Data shown section start
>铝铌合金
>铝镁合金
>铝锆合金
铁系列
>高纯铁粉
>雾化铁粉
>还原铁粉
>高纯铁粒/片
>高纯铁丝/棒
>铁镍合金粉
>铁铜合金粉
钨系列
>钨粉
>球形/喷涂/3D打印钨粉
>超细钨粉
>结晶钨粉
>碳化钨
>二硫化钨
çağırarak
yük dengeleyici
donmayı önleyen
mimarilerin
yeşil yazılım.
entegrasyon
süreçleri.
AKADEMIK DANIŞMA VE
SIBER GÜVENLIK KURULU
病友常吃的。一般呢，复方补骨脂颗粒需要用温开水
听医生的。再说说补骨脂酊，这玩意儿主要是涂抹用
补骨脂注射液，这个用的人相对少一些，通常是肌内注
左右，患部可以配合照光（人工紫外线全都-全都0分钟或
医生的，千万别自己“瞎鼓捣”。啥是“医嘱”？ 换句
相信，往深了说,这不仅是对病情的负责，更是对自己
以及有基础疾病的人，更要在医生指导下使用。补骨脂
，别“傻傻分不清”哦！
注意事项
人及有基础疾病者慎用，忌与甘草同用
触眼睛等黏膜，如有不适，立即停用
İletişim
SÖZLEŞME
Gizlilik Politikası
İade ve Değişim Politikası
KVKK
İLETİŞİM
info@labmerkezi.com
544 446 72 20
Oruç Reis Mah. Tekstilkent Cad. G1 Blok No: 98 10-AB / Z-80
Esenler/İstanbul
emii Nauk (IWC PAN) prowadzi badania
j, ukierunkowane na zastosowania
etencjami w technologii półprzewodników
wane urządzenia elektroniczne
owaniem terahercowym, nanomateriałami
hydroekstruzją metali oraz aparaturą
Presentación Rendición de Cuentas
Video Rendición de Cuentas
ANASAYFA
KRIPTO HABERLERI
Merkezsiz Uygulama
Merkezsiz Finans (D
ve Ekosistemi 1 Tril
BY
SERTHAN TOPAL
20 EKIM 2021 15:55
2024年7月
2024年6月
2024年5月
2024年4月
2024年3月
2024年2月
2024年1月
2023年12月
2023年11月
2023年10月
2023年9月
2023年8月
Data shown section end
• What you should do: In the entries above, identify every line with the string "Rendición".

• Output:
Presentación Rendición de Cuentas
Video Rendición de Cuentas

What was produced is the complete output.